Allowing an immediate appeal for WPC, even though doing
so delays Thompson’s criminal trial, comports with Perlman
itself, which involved a grand jury proceeding. Thompson’s
attempt to distinguish Perlman on the ground that it involved a
constitutional challenge to the grand jury is of no moment.
Allowing the appeal is consistent with the principle that
privileges play an important role in the healthy functioning of
the criminal justice system, see, e.g., United States v. Nobles,
422 U.S. 225, 238 (1975). As this court observed in United
States v. Hubbard, 650 F.2d 293 (D.C. Cir. 1980), federal courts
have often allowed third parties to “assert their interests in
preventing disclosure of material sought in criminal proceedings
or in preventing further access to materials so disclosed,” id. at
311 n.67. The court’s grant of an expedited appeal
acknowledges the importance of avoiding undue delay of
Thompson’s trial.
9
B.
The work-product doctrine, recognized by the Supreme
Court in Hickman v. Taylor, 329 U.S. 495 (1947), reflects the
strong “public policy underlying the orderly prosecution and
defense of legal claims.” Id. at 510; see also Nobles, 422 U.S.
at 236-40; Hickman, 329 U.S. at 514-15. The doctrine protects
written materials that lawyers prepare “in anticipation of
litigation,” ensuring that “lawyers can prepare for litigation
without fear that opponents may obtain their private notes,
memoranda, correspondence, and other written materials.” In re
Sealed Case, 146 F.3d 881, 884 (D.C. Cir. 1998). As the Court
observed in Hickman:
In performing his various duties . . . it is essential that
a lawyer work with a certain degree of privacy, free
from unnecessary intrusion by opposing parties and
their counsel.

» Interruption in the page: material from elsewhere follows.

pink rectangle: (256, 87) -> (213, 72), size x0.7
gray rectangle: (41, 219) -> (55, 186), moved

Proper preparation of a client’s case
demands that he assemble information, sift what he
considers to be the relevant from the irrelevant facts,
prepare his legal theories and plan his strategy without
undue and needless interference. . . . This work is
reflected, of course, in interviews, statements,
memoranda, correspondence, briefs, mental
impressions, personal beliefs, and countless other
tangible and intangible ways — aptly though roughly
termed by the Circuit Court of Appeals in this case as
the ‘Work product of the lawyer.’ Were such materials
open to opposing counsel on mere demand, much of
what is now put down in writing would remain
unwritten. . . . The effect on the legal profession would
be demoralizing. And the interests of the clients and
the cause of justice would be poorly served.
329 U.S. at 510-11 (internal citation omitted). See generally
Kenneth S. Broun, 1 MCCORMICK ON EVIDENCE § 96 at 433 (6th
10
ed. 2006); 6 JAMES WM. MOORE ET AL., MOORE’S FEDERAL
PRACTICE § 26.70 (3d ed. 2009); Developments in the
Law—Discovery, 74 HARV. L. REV. 940, 1027-46 (1961).

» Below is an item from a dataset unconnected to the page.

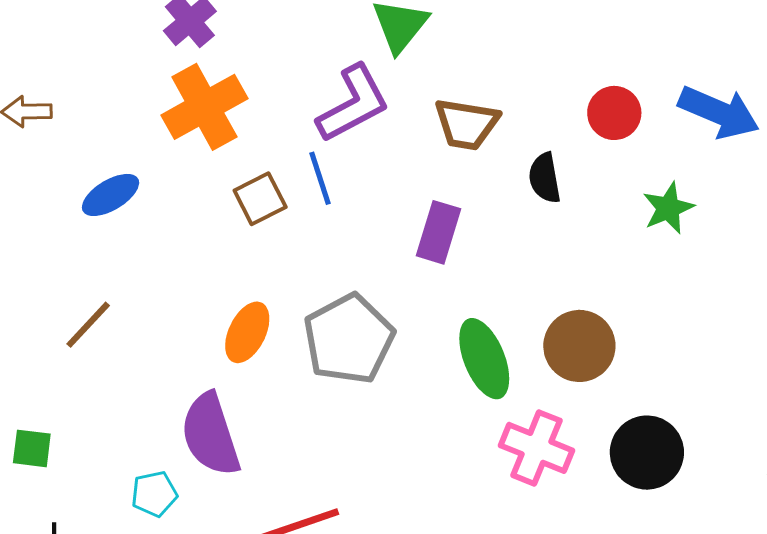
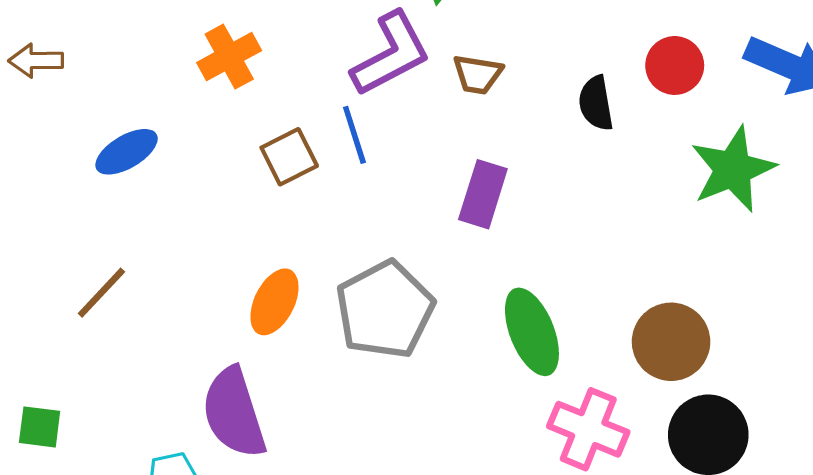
orange cross: (204, 107) -> (229, 57), size x0.7
brown trapezoid: (467, 124) -> (478, 74), moved, size x0.7
black semicircle: (545, 178) -> (596, 103), moved
green star: (668, 208) -> (733, 169), size x1.5
brown circle: (579, 346) -> (671, 342), moved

On appeal, the United States does not contest that the
documents at issue were covered by the attorney-client and
work-product privileges before production to it. The
government did not take a position before the district court as to
whether Williams had waived the attorney-client privilege with
respect to the produced documents. This court has declined to
adopt a selective waiver doctrine that would allow a party
voluntarily to produce documents covered by the attorney-client
privilege to one party and yet assert the privilege as a bar to
production to a different party. See In re Sealed Case, 877 F.2d
976, 980 (D.C. Cir. 1989); Permian Corp. v. United States, 665
F.2d 1214, 1219 (D.C. Cir. 1981). But, the question remains
whether work-product protection has been waived. Because the
work-product doctrine is designed to “promote the adversary
system by safeguarding the fruits of an attorney’s trial
preparation from the discovery attempts of the opponent” and
not, as the attorney-client privilege is designed, “to protect a
confidential relationship,” not all disclosures to third parties
waive the protection afforded by the doctrine. United States v.
AT&T, 642 F.2d 1285, 1299 (D.C. Cir. 1980); see also Rockwell
Int’l Corp. v. Dep’t of Justice, 235 F.3d 598, 605 (D.C. Cir.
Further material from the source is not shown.